# dmesg output not readable



## Giorgos (Oct 3, 2009)

when i type dmesg i get a non readable output. The output is provided in the attachment. Any ideas why is this happen?


----------



## mk (Oct 3, 2009)

cat /var/run/dmesg.boot returns what?


----------



## Giorgos (Oct 3, 2009)

wow this command u told me returns the correct dmesg output. But how can i make dmesg do the same?


----------



## ale (Oct 3, 2009)

Well, it's not unreadable.
Maybe you are having problem with your mouse?

EDIT:
synaptics?


----------



## aragon (Oct 3, 2009)

Is your kernel compiled with PSM_DEBUG enabled?


----------



## Giorgos (Oct 3, 2009)

@Ale

yes i have synaptics but there is no problem with the mouse at as far as i can see.

@aragon

probably not, if this option is not default. I have built custom kernel but i don't remember to enable this option.

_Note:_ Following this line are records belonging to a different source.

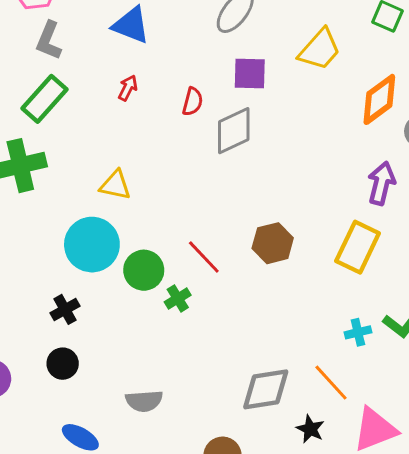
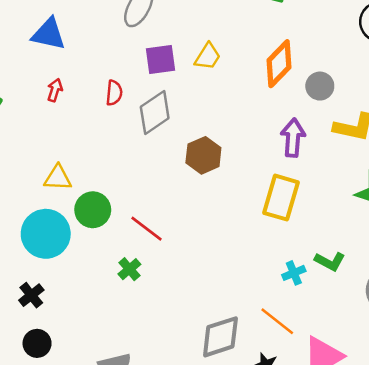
yellow trapezoid: (320, 49) -> (208, 57), moved, size x0.7
brown hexagon: (273, 243) -> (203, 155), moved
green circle: (144, 270) -> (93, 210), moved

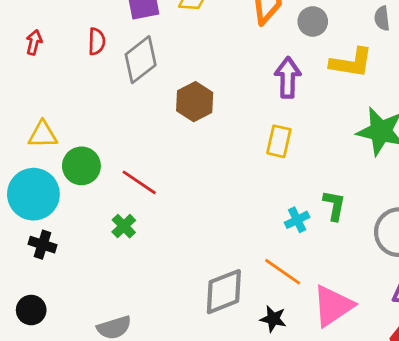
yellow rectangle: (281, 198) -> (279, 141), size x0.7
green L-shape: (330, 261) -> (334, 205), turned -104
black cross: (31, 295) -> (42, 245), moved, turned -30

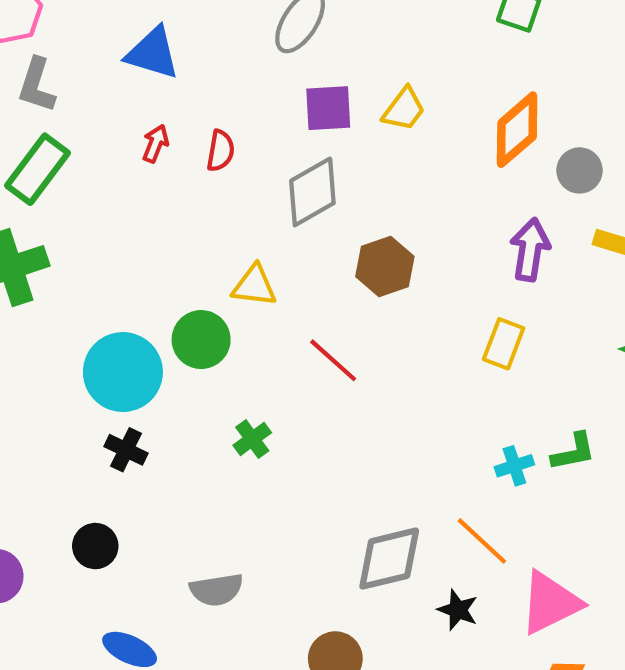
red semicircle: (97, 41) -> (221, 151), moved
yellow triangle: (43, 135) -> (254, 286), moved
red line: (139, 182) -> (333, 360), moved
green L-shape: (334, 205) -> (573, 452), turned 60

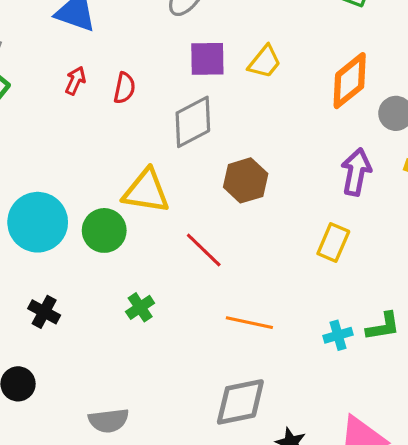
yellow triangle: (254, 286) -> (146, 191), size x1.4
cyan circle: (123, 372) -> (38, 222), moved
orange line: (482, 541) -> (249, 323), moved, turned -33

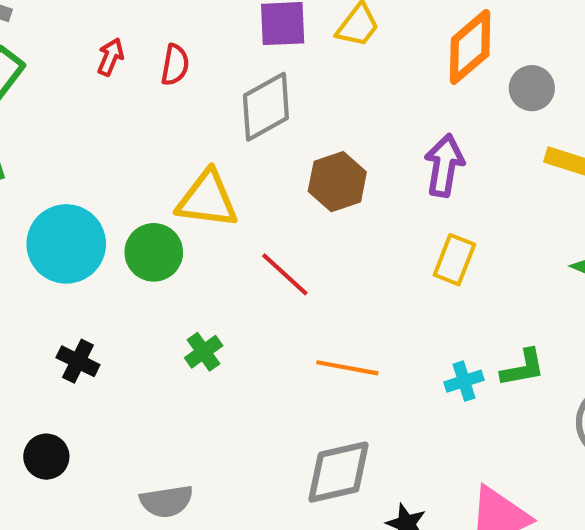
purple arrow: (356, 172) -> (444, 165), moved

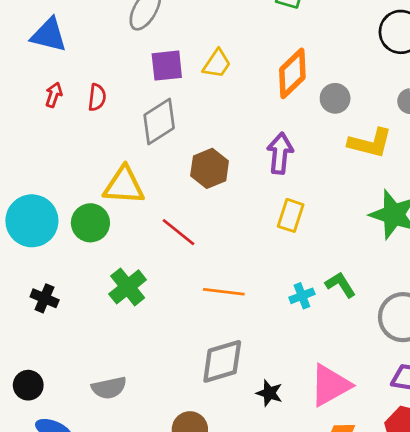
green cross: (204, 352) -> (128, 287), size x1.5
green L-shape: (523, 368) -> (340, 285), turned -108
black circle: (46, 457) -> (28, 385), moved

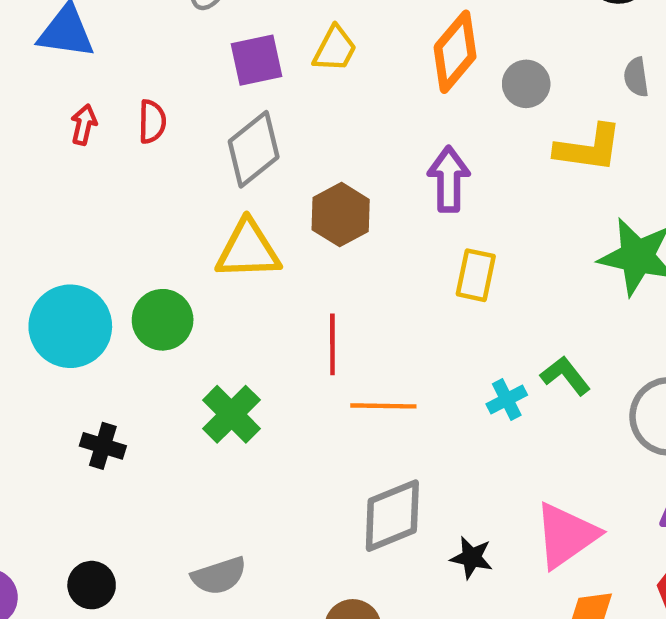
yellow triangle: (124, 185) -> (248, 250), moved
red line: (178, 232) -> (332, 344), moved, turned 57

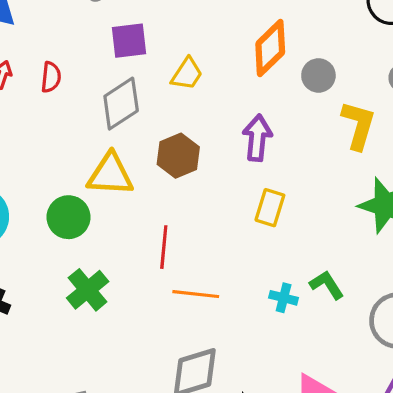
yellow trapezoid: (335, 49) -> (187, 74), moved
yellow L-shape: (589, 148) -> (358, 125), turned -87
green circle: (163, 320) -> (69, 217), moved
cyan cross: (507, 399) -> (284, 298), turned 36

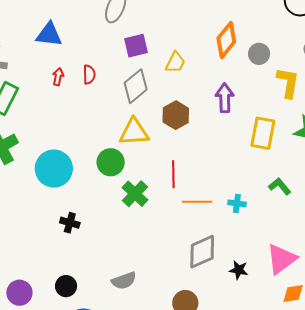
yellow rectangle: (270, 208) -> (263, 133), moved, size x1.4
green cross: (88, 290) -> (135, 194), moved
cyan cross: (284, 298) -> (237, 203), moved

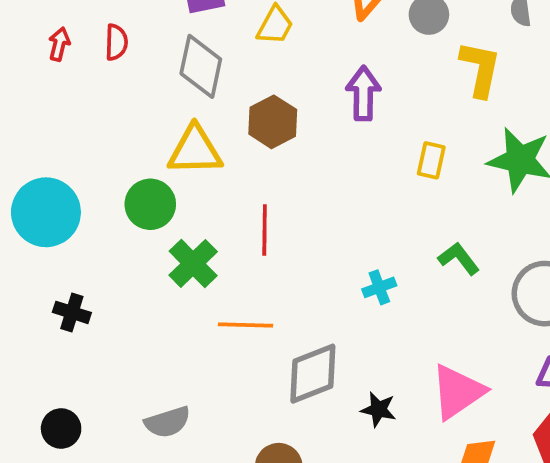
gray diamond: (136, 86) -> (201, 66), turned -40
yellow rectangle: (263, 133) -> (431, 160), size x0.6
orange line: (197, 202) -> (245, 325), moved
cyan cross: (237, 203) -> (379, 287), turned -30

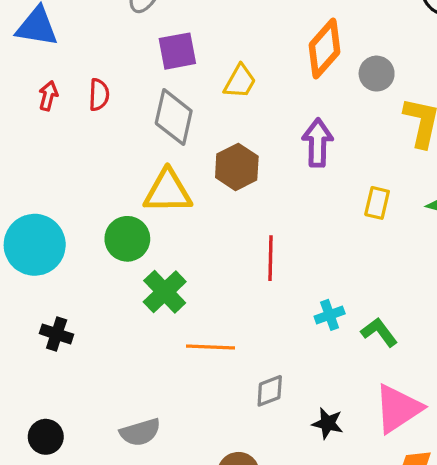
red line: (265, 230) -> (270, 258), moved
green L-shape: (459, 259) -> (379, 332), moved
gray diamond: (313, 374) -> (270, 391), size x0.6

Do i have to rebuild the kernel with this option?


----------



## ale (Oct 3, 2009)

What is the output of `$ sysctl -a debug.psm.loglevel`?


----------



## Giorgos (Oct 4, 2009)

debug.psm.loglevel: 4


----------



## aragon (Oct 4, 2009)

There you go.  Set that to zero from loader.conf.

Incidentally, that is not a default setting so it is getting set to 4 somewhere in your config.


----------



## ale (Oct 4, 2009)

If not there, try looking in also in /etc/sysctl.conf.


----------